Uyku laboratuarında hastanın ne zaman uyanık, ne zaman uykuda olduğu, uykunun hangi dönemlerinde bulunduğu ve bunların gece içindeki oranları belirleniyor. Bunun için elektroensefalografi, göz hareketleri, ayrıca çene ve bacaklardan kas aktivitesi kayıtları; solunum olaylarının belirlenebilmesi için de ağız-burun solunumu, göğüs ve karnın solunum hareketleri, kan parsiyel oksijen basıncı, kalp atımı gibi birçok parametre, baş ve vücuda yerleştirilen elektrod, kemer ve diğer sensörlerle kaydediliyor.
Öncelikle kişinin sosyal alışkanlıkları kontrol altına alınmalı sigara ve alkol gibi, kilo verme ve egzersiz yapılmalı. Uygun hastalarda CPAP denilen pozitif basınçlı hava maskesi kullanılabilir. Ayrıca ağız içi aparatlar da bazen faydalı olur.
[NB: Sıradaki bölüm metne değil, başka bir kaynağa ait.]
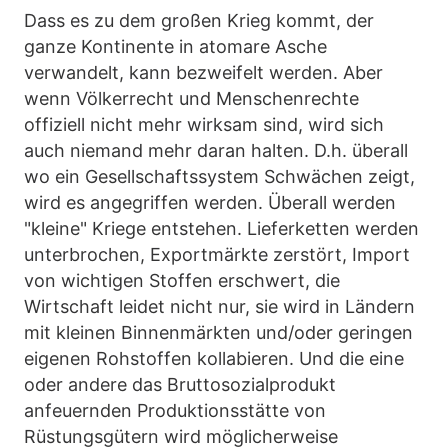
Dass es zu dem großen Krieg kommt, der
ganze Kontinente in atomare Asche
verwandelt, kann bezweifelt werden. Aber
wenn Völkerrecht und Menschenrechte
offiziell nicht mehr wirksam sind, wird sich
auch niemand mehr daran halten. D.h. überall
wo ein Gesellschaftssystem Schwächen zeigt,
wird es angegriffen werden. Überall werden
"kleine" Kriege entstehen. Lieferketten werden
unterbrochen, Exportmärkte zerstört, Import
von wichtigen Stoffen erschwert, die
Wirtschaft leidet nicht nur, sie wird in Ländern
mit kleinen Binnenmärkten und/oder geringen
eigenen Rohstoffen kollabieren. Und die eine
oder andere das Bruttosozialprodukt
anfeuernden Produktionsstätte von
Rüstungsgütern wird möglicherweise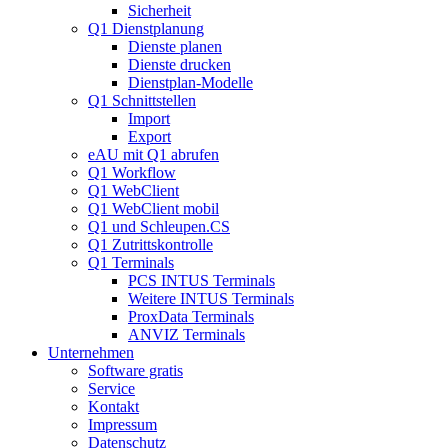
Sicherheit
Q1 Dienstplanung
Dienste planen
Dienste drucken
Dienstplan-Modelle
Q1 Schnittstellen
Import
Export
eAU mit Q1 abrufen
Q1 Workflow
Q1 WebClient
Q1 WebClient mobil
Q1 und Schleupen.CS
Q1 Zutrittskontrolle
Q1 Terminals
PCS INTUS Terminals
Weitere INTUS Terminals
ProxData Terminals
ANVIZ Terminals
Unternehmen
Software gratis
Service
Kontakt
Impressum
Datenschutz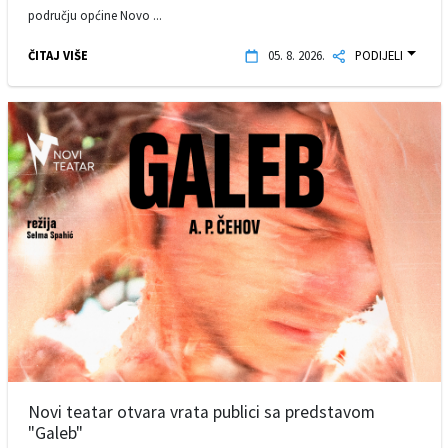
području općine Novo ...
ČITAJ VIŠE
05. 8. 2026.
PODIJELI
Novi teatar otvara vrata publici sa predstavom
"Galeb"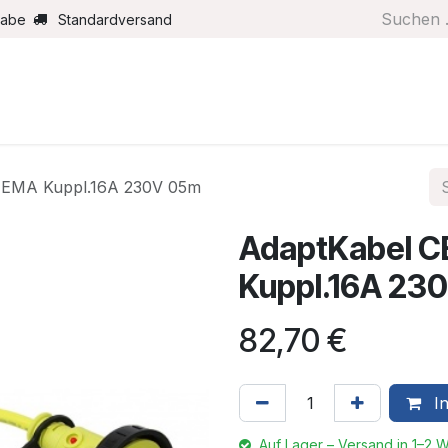
gabe
Standardversand
Boote/Motoren
Farbe/Pflege
Maritimes
Segel
NEMA Kuppl.16A 230V 05m
AdaptKabel C
Kuppl.16A 23
82,70
€
In
Auf Lager – Versand in 1–2 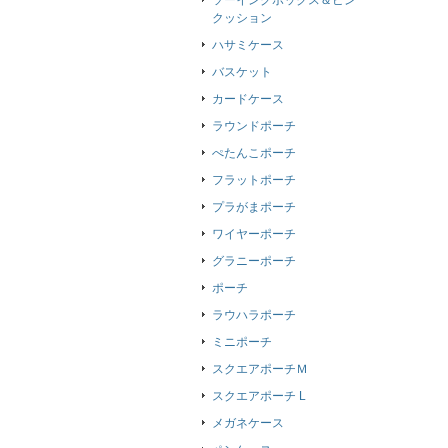
ソーイングボックス＆ピン
クッション
ハサミケース
バスケット
カードケース
ラウンドポーチ
ぺたんこポーチ
フラットポーチ
プラがまポーチ
ワイヤーポーチ
グラニーポーチ
ポーチ
ラウハラポーチ
ミニポーチ
スクエアポーチＭ
スクエアポーチ L
メガネケース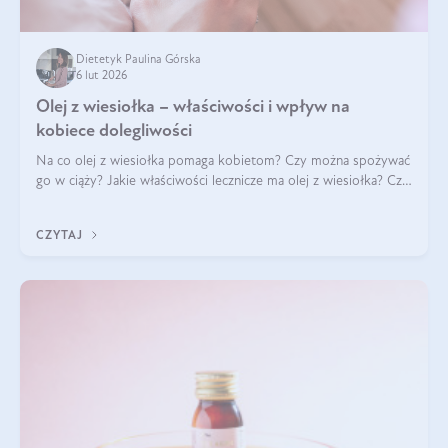
Dietetyk Paulina Górska
6 lut 2026
Olej z wiesiołka – właściwości i wpływ na
kobiece dolegliwości
Na co olej z wiesiołka pomaga kobietom? Czy można spożywać
go w ciąży? Jakie właściwości lecznicze ma olej z wiesiołka? Czy
jego skuteczność potwierdzają badania? Ile trzeba czekać na
efekty? Jaka jes
CZYTAJ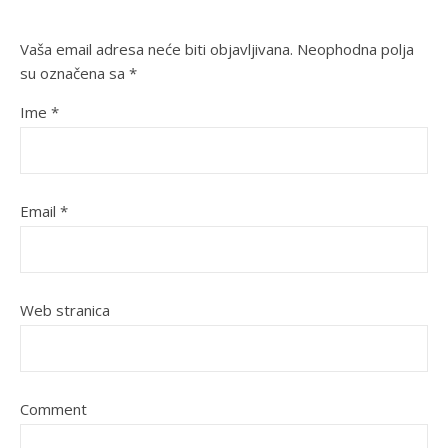
Vaša email adresa neće biti objavljivana.
Neophodna polja
su označena sa
*
Ime
*
Email
*
Web stranica
Comment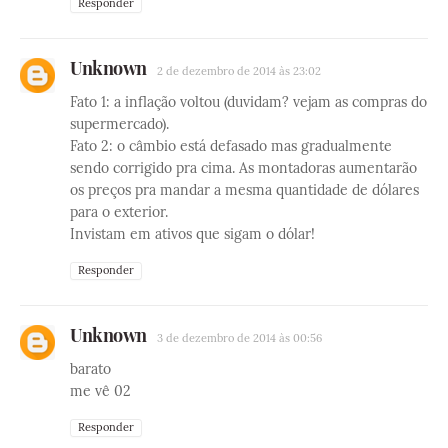
Responder
Unknown
2 de dezembro de 2014 às 23:02
Fato 1: a inflação voltou (duvidam? vejam as compras do
supermercado).
Fato 2: o câmbio está defasado mas gradualmente
sendo corrigido pra cima. As montadoras aumentarão
os preços pra mandar a mesma quantidade de dólares
para o exterior.
Invistam em ativos que sigam o dólar!
Responder
Unknown
3 de dezembro de 2014 às 00:56
barato
me vê 02
Responder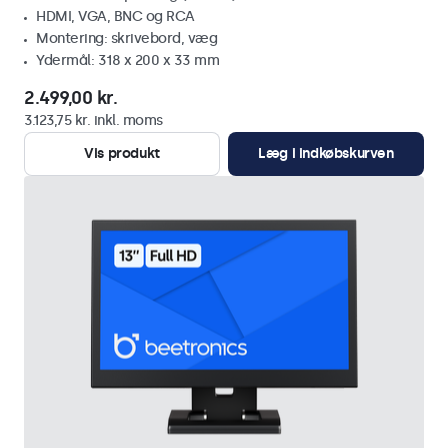
HDMI, VGA, BNC og RCA
Montering: skrivebord, væg
Ydermål: 318 x 200 x 33 mm
2.499,00 kr.
3.123,75 kr. inkl. moms
Vis produkt
Læg i indkøbskurven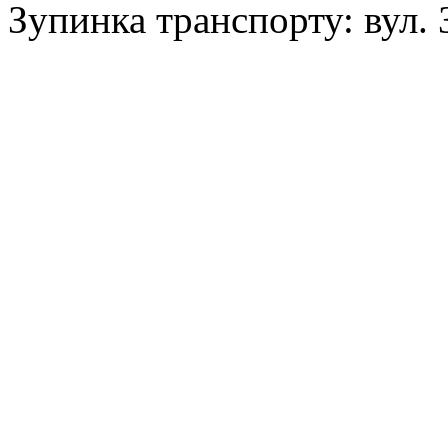
Зупинка транспорту: вул. 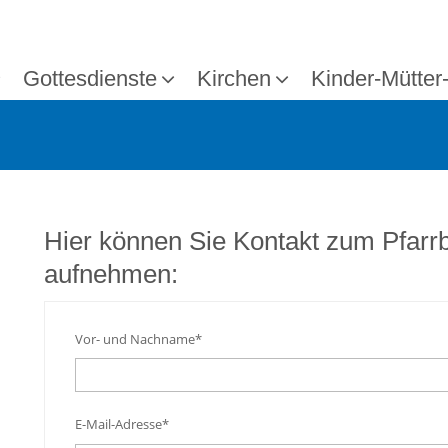
Gottesdienste
Kirchen
Kinder-Mütter
Hier können Sie Kontakt zum Pfarr
aufnehmen:
Vor- und Nachname*
E-Mail-Adresse*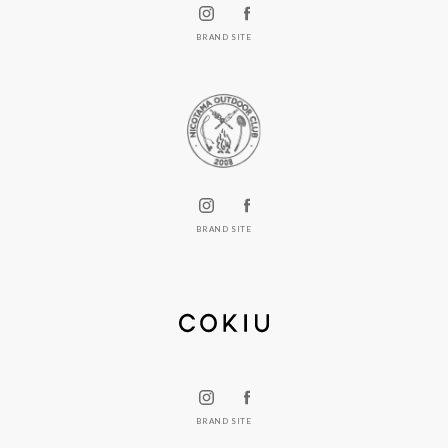
BRAND SITE
BRAND SITE
BRAND SITE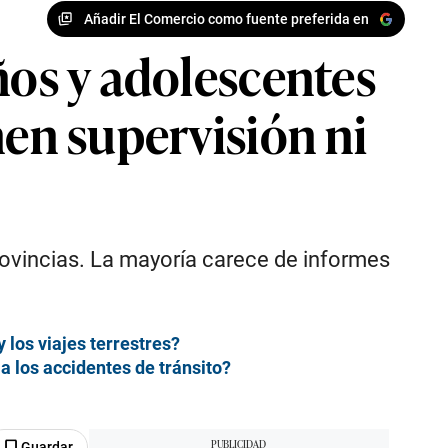
Añadir El Comercio como fuente preferida en
ños y adolescentes
nen supervisión ni
provincias. La mayoría carece de informes
 los viajes terrestres?
a los accidentes de tránsito?
Guardar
CPAP ile ağız içinde sürekli bir pozitif basınç yaratıp dokuların gevşemesi önlenir ancak hastaların bu cihaza uyumları oldukça sıkıntılı oluyor.
Cerrahi tedavinin başarısı doğru hastada doğru ameliyatı yaptığınız zaman vardır. Eğer burun da ileri derecede tıkanıklık varsa; burun kemiği eğriliği ve burun eti büyümesi ameliyatla düzeltilmelidir. Dil kökü ve yumuşak damak problemi olanlar da daha dikkatli bir yaklaşım gerekir. Cerrahi yöntemler arasında en sık uygulananı UPPP ameliyatıdır (uvulo-palato-farengo-plasti). Bu ameliyat ile bademcikler, küçük dil ve yumuşak damak başta olmak üzere üst solunum yolundaki yumuşak doku fazlalıklarını azaltmayı ve dokuları gerginleştirmeyi amaçlıyoruz . Bu yöntem her zaman kesin sonuç vermeyebilir, yıllar sonra horlama ve apne ortaya çıkabilir. Bu nedenle seçilmiş hastalarda yapılması uygundur.Bunların yanı sıra dili askıya alma, dil köküne radyofrekans uygulaması ve çene ilerletme ameliyatları da uygun hastalarda uygulanmaktadır.
Öncelikle kişinin sosyal alışkanlıkları kontrol altına alınmalı, sigara ve alkol kesinlikle bırakılmalı. Gece hafif yiyecekler yenilmeli, un ve şeker den uzak durulmalı, eğer obezite varsa kilo verilmeli. Düzenli olarak yürüyüş, yüzme ve egzersiz yapılmalı.
Uyku apnesi olan bir kişi de kandaki oksijen miktarı normale göre azalmıştır. Zaten uykusuzluk ve yorgunluk yaşam kalitesini olumsuz etkiler. Bunun dışında kalp-dolaşım sistemi ve beyinle ilgili hayati önem taşıyan bölgelere temiz kan gitmez. Bu da kalp krizinden, ani felce, hipertansiyondan cinsel fonksiyon bozukluğuna hatta obeziteye kadar pek çok hastalığın oluşumunu tetikler. Bı yüzden eğer varsa uyku apnesi tanısının gecikmeden konulması ve mutlaka tedavi edilmesi gerekmektedir.”
Horlama Erkeklerde Daha Sık Görülüyor
Kulak Burun ve Baş Boyun Cerrahi Uzmanı Op Dr Bahadır Baykal, “Horlama, sosyal bir sorun gibi gözükse de insan sağlığını da önemli derecede tehdit ediyor, tedavi edilmediği takdirde yaşam kalitesinde de ciddi kayıplara neden oluyor” dedi.